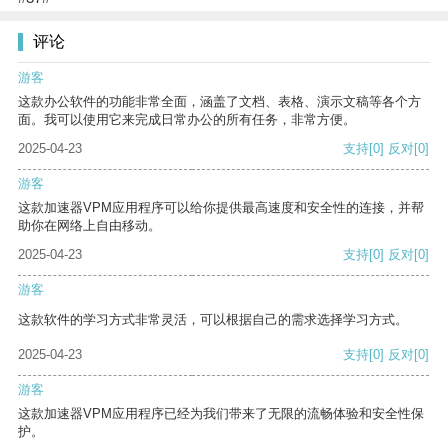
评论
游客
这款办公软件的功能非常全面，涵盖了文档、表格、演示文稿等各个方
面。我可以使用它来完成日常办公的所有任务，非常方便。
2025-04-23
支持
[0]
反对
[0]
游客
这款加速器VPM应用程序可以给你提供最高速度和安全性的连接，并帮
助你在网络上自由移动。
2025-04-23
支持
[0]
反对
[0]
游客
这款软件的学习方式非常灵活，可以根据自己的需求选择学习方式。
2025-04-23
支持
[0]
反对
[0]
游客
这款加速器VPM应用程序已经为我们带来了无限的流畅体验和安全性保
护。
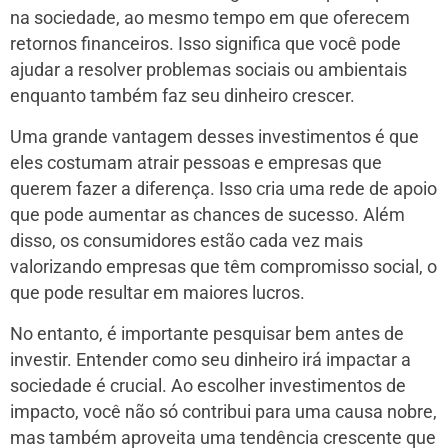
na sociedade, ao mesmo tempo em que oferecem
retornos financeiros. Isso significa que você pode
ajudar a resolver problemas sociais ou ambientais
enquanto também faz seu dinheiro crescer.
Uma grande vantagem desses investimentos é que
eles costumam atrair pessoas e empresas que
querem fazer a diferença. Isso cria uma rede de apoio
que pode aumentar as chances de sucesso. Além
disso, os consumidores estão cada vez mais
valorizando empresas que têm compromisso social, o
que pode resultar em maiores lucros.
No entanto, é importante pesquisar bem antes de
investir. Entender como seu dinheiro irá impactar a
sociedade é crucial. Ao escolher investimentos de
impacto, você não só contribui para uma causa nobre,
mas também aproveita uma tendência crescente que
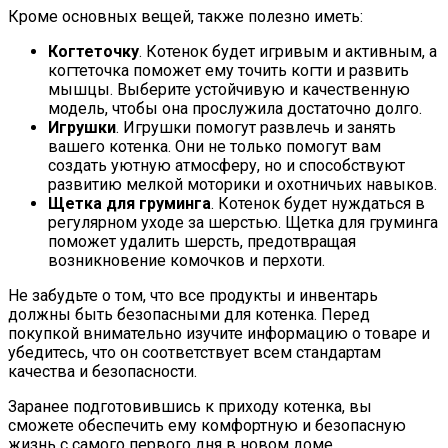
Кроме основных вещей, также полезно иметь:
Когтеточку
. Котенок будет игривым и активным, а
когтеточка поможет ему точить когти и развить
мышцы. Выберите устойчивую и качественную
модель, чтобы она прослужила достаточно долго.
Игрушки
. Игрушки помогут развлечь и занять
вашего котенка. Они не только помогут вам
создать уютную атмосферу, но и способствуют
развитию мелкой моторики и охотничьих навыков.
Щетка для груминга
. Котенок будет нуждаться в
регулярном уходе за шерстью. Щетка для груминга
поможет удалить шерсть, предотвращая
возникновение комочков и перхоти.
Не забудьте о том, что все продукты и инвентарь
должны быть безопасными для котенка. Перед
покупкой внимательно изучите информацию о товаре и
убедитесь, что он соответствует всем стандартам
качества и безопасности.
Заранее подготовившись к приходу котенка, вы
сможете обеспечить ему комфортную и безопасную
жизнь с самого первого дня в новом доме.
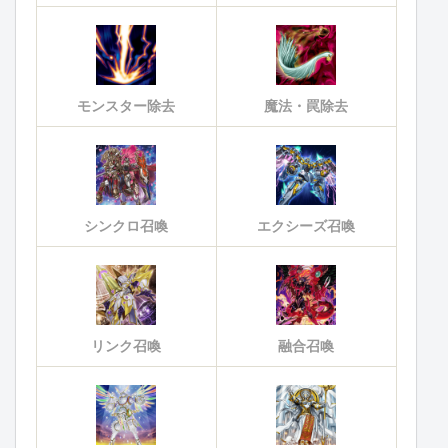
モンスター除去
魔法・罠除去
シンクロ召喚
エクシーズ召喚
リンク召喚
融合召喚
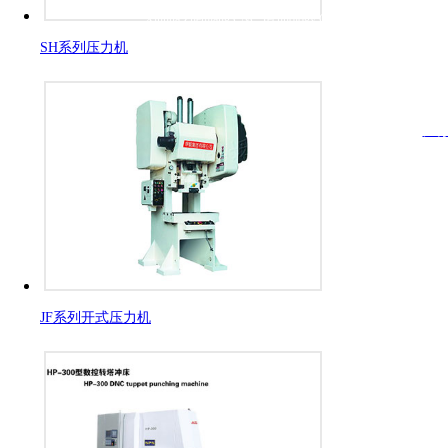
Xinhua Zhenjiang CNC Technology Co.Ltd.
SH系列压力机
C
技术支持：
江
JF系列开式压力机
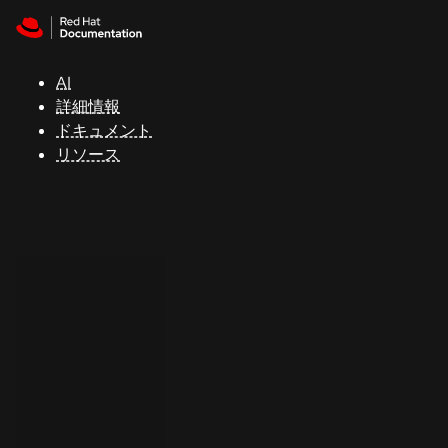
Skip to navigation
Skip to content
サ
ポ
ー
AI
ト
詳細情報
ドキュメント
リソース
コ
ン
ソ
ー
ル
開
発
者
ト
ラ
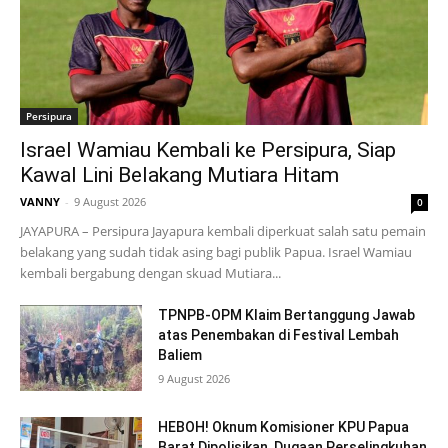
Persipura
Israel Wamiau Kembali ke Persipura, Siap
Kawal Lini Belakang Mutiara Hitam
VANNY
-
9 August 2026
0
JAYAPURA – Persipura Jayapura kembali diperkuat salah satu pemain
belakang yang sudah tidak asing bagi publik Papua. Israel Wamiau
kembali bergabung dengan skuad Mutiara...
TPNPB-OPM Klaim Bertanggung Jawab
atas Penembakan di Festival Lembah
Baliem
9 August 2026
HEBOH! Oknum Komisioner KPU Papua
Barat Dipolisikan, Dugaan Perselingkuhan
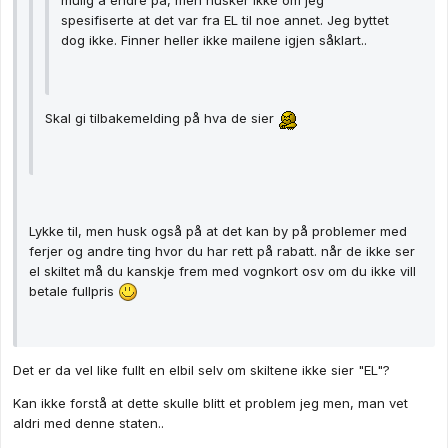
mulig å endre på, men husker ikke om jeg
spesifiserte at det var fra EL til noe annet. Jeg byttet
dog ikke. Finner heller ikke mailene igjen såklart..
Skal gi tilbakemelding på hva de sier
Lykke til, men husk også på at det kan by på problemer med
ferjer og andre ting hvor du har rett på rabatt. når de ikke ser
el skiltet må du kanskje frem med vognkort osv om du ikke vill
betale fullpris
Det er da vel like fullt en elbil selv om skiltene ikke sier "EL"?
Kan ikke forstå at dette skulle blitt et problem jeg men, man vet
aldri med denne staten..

########

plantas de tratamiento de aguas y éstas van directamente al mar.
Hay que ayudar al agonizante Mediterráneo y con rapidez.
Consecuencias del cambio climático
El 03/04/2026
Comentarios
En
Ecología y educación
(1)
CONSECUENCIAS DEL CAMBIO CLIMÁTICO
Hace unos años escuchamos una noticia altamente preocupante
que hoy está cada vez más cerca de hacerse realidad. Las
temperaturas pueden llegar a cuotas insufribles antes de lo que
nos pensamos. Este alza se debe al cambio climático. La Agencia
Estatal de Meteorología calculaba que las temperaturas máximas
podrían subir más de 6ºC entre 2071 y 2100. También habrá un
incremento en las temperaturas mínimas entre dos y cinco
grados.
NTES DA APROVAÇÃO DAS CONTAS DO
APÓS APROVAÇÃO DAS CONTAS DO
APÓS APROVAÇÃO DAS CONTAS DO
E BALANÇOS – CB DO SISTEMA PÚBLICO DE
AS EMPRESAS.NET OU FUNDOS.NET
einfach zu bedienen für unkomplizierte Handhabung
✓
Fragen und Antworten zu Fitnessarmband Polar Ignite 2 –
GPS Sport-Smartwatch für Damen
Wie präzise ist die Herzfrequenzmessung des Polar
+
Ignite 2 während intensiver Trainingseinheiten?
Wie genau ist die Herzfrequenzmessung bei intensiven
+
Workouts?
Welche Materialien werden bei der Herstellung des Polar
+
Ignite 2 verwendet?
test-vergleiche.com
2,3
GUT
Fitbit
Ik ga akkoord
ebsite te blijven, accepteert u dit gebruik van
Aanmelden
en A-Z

########

### What to do
Which part of the entries opens with the line containing "Заранее подготовившись к приходу котенка, вы" and closes with the line containing "TPNPB-OPM Klaim Bertanggung Jawab"? Output that part exactly, ends included, pictures excluded.

### Solution for this problem
Заранее подготовившись к приходу котенка, вы
сможете обеспечить ему комфортную и безопасную
жизнь с самого первого дня в новом доме.
モンスター除去
魔法・罠除去
シンクロ召喚
エクシーズ召喚
リンク召喚
融合召喚
Xinhua Zhenjiang CNC Technology Co.Ltd.
SH系列压力机
C
技术支持：
江
JF系列开式压力机
Skip to navigation
Skip to content
サ
ポ
ー
AI
ト
詳細情報
ドキュメント
リソース
コ
ン
ソ
ー
ル
開
発
者
ト
ラ
Persipura
Israel Wamiau Kembali ke Persipura, Siap
Kawal Lini Belakang Mutiara Hitam
VANNY
-
9 August 2026
0
JAYAPURA – Persipura Jayapura kembali diperkuat salah satu pemain
belakang yang sudah tidak asing bagi publik Papua. Israel Wamiau
kembali bergabung dengan skuad Mutiara...
TPNPB-OPM Klaim Bertanggung Jawab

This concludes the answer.